Work required>
When you reach the line with "The width and height of the screenshot is (98, 2576)." in the listing below, transcribe it and each line after it up to and including the line with "Image resolution: width=1280", exactly and with nothing else.

Dataset>
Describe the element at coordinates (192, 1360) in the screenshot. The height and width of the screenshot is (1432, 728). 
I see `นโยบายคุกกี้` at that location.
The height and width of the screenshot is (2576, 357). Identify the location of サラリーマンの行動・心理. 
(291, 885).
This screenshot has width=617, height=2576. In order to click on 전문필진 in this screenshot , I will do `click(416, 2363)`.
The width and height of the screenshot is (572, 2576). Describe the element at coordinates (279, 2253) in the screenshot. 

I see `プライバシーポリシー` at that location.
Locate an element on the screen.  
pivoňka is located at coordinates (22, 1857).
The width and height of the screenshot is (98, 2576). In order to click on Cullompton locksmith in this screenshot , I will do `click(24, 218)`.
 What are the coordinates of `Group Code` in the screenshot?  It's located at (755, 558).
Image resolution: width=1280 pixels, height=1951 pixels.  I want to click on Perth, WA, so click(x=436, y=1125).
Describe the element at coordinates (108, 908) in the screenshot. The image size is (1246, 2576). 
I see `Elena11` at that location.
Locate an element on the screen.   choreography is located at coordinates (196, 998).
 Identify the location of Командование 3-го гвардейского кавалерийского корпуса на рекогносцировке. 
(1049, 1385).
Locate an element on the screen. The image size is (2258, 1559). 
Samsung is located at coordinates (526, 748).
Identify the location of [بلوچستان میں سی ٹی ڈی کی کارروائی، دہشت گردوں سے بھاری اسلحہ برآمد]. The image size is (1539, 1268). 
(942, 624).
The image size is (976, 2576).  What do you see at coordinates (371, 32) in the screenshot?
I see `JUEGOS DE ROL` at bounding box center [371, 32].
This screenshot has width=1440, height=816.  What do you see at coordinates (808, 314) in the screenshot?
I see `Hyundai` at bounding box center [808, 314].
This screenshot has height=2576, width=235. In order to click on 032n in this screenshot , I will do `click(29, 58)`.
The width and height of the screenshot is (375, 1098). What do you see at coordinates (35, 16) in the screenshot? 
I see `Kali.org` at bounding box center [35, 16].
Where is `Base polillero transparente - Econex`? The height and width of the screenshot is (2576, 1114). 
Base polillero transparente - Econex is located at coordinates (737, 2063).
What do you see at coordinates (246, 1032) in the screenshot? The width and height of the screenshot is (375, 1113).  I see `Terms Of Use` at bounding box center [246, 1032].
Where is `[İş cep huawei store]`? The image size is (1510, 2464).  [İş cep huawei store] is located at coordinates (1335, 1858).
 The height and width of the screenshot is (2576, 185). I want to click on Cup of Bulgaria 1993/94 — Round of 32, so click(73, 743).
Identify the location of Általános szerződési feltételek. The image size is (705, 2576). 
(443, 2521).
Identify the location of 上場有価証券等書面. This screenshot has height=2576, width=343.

Result below>
The width and height of the screenshot is (98, 2576). In order to click on Cullompton locksmith in this screenshot , I will do `click(24, 218)`.
 What are the coordinates of `Group Code` in the screenshot?  It's located at (755, 558).
Image resolution: width=1280 pixels, height=1951 pixels.  I want to click on Perth, WA, so click(x=436, y=1125).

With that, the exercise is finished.